-- Prompt --
Those lines of the data that hold the word "Tree" are to be copied out.

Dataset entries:
● ● ● ●
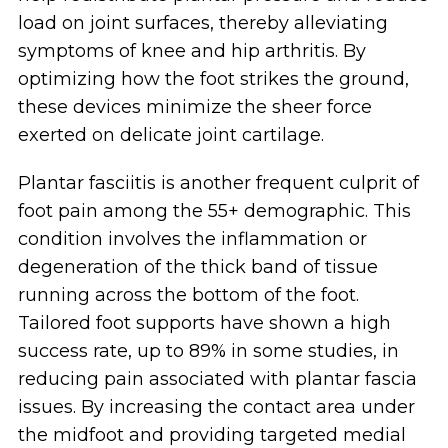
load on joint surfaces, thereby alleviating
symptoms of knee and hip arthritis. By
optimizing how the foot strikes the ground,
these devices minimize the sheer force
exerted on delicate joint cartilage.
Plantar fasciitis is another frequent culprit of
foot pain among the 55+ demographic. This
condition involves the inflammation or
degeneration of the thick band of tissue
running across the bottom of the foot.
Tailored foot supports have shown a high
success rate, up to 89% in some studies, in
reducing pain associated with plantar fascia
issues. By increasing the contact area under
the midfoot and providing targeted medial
● ● ● ●
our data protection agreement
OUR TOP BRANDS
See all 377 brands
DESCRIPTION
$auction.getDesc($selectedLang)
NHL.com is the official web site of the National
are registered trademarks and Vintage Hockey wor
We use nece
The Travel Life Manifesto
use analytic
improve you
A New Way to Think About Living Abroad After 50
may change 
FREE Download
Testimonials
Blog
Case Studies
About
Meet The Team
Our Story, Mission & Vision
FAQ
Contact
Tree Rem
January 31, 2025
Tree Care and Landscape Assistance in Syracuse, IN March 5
● ● ● ●
-- Written solution --
Tree Rem
Tree Care and Landscape Assistance in Syracuse, IN March 5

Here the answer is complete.